**Problem**
Each line in the records that mentions the word "Calls" needs to be listed.

**Materials provided**
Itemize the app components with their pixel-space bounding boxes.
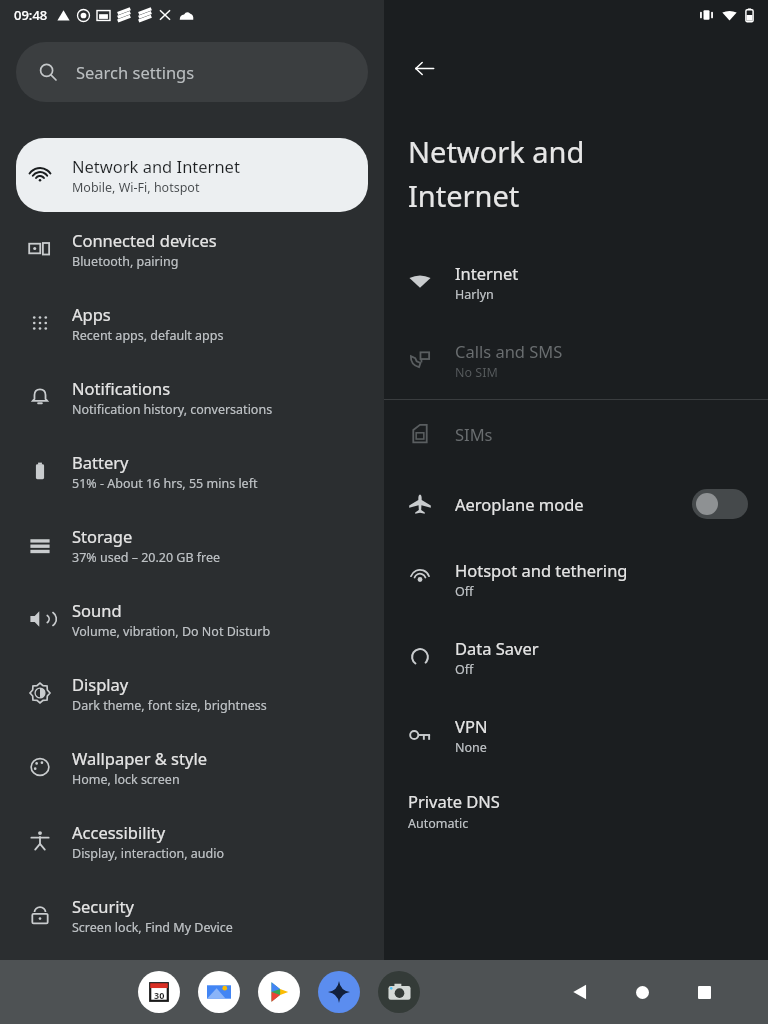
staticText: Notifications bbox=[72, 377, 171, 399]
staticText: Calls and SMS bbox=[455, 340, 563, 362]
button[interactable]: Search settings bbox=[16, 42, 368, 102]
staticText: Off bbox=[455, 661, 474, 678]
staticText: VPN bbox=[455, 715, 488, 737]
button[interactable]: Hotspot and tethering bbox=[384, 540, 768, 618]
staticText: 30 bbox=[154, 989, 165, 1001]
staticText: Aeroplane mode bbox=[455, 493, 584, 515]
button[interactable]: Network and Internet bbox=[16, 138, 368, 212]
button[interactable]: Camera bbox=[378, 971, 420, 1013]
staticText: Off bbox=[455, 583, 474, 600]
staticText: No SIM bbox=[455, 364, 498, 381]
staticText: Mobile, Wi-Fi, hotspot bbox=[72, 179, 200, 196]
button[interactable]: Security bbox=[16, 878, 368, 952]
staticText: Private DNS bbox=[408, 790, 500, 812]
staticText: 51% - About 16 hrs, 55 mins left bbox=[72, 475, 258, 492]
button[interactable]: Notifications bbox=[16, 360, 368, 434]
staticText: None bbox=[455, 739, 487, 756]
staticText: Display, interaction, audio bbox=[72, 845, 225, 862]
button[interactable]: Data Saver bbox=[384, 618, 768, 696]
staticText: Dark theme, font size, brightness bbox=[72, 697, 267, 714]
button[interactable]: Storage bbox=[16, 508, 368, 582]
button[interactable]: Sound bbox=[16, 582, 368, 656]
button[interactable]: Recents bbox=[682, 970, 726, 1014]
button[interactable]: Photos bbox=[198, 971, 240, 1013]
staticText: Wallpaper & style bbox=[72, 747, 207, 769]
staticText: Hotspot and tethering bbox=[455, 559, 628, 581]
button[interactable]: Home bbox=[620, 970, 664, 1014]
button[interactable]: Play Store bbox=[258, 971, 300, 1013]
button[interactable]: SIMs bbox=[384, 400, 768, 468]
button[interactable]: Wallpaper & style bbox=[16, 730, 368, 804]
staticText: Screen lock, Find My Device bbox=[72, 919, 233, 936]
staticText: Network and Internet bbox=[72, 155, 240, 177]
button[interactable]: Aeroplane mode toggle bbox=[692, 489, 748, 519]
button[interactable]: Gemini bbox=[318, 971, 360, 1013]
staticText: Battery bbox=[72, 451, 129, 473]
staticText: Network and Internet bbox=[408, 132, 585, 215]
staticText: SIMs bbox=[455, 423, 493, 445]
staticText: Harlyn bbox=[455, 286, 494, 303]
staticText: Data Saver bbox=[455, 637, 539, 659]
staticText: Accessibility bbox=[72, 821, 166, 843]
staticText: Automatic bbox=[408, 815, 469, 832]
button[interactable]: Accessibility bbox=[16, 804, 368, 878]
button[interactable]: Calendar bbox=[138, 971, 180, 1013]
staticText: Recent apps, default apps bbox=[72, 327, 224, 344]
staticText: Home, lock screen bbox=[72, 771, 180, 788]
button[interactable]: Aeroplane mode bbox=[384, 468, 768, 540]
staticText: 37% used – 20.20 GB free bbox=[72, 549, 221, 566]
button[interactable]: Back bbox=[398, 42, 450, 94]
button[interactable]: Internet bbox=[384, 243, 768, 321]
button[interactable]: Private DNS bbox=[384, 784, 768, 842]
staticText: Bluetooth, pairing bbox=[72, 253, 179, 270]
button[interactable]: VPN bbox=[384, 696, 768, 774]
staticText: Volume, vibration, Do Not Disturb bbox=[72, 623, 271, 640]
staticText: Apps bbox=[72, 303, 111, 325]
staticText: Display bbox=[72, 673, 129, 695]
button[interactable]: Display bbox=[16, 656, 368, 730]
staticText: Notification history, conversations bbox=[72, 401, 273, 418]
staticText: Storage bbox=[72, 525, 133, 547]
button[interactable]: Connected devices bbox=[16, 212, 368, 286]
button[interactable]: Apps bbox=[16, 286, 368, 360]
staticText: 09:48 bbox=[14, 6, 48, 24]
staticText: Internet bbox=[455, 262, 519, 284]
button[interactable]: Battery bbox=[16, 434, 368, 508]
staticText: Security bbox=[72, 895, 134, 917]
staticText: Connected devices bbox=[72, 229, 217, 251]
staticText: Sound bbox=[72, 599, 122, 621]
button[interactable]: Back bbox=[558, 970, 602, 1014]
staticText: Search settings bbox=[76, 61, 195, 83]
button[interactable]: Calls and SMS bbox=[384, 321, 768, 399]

* * *

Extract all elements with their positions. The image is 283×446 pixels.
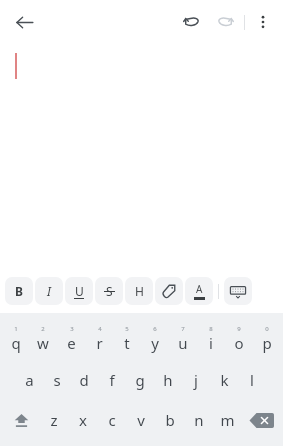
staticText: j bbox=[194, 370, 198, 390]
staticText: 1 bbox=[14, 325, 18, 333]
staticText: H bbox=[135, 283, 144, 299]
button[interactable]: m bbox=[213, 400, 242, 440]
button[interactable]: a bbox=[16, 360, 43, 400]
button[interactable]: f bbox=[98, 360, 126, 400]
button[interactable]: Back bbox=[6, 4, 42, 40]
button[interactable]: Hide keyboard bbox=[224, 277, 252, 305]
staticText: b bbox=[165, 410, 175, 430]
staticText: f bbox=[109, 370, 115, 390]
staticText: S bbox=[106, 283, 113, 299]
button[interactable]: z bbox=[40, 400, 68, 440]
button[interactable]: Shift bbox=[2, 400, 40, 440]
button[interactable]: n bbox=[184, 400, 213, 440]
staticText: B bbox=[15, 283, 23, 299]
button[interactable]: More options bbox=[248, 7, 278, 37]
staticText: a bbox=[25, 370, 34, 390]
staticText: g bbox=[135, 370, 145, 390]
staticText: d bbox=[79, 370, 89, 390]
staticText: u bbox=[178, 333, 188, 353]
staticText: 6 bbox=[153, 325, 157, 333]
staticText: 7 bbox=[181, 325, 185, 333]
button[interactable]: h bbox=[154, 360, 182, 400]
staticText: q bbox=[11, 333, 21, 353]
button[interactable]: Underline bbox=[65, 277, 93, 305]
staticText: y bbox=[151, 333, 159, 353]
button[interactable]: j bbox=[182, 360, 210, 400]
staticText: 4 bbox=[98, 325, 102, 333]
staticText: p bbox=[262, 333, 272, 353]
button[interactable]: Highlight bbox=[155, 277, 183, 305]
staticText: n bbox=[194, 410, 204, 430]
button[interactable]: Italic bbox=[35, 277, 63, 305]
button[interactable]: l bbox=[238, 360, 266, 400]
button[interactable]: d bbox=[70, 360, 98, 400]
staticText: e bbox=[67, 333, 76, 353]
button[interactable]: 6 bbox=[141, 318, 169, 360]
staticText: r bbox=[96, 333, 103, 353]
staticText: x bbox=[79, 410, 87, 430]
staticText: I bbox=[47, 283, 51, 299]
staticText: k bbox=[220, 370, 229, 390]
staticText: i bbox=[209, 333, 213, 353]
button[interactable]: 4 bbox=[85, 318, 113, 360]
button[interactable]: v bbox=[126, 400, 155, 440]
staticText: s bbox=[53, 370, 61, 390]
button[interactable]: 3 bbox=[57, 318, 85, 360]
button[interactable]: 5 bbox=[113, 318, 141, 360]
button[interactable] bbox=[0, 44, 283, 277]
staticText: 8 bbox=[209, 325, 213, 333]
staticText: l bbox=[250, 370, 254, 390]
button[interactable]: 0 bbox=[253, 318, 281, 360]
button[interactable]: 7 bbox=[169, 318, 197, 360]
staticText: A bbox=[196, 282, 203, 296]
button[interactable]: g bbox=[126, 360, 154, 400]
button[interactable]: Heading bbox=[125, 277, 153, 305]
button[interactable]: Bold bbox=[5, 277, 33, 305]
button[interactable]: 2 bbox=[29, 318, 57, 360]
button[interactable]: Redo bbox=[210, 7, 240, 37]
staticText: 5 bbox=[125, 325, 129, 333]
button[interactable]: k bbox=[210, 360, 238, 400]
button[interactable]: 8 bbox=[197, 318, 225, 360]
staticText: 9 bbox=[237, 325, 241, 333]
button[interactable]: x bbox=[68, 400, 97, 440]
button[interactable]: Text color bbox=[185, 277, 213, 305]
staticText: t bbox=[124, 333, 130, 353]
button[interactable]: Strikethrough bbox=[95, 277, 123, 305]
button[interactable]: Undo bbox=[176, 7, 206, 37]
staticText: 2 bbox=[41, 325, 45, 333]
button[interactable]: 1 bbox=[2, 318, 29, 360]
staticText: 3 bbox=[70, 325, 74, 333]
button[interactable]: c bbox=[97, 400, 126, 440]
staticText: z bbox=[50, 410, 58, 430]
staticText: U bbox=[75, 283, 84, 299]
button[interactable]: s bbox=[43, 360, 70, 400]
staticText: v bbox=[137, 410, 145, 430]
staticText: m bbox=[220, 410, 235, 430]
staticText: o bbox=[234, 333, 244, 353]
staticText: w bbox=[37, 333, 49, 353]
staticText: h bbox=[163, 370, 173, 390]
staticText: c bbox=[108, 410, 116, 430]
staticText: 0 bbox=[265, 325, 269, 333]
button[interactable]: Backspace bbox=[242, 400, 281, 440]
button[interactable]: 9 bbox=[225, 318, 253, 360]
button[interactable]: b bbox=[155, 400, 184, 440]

**Answer area**
staticText: Calls and SMS bbox=[455, 340, 563, 362]
button[interactable]: Calls and SMS bbox=[384, 321, 768, 399]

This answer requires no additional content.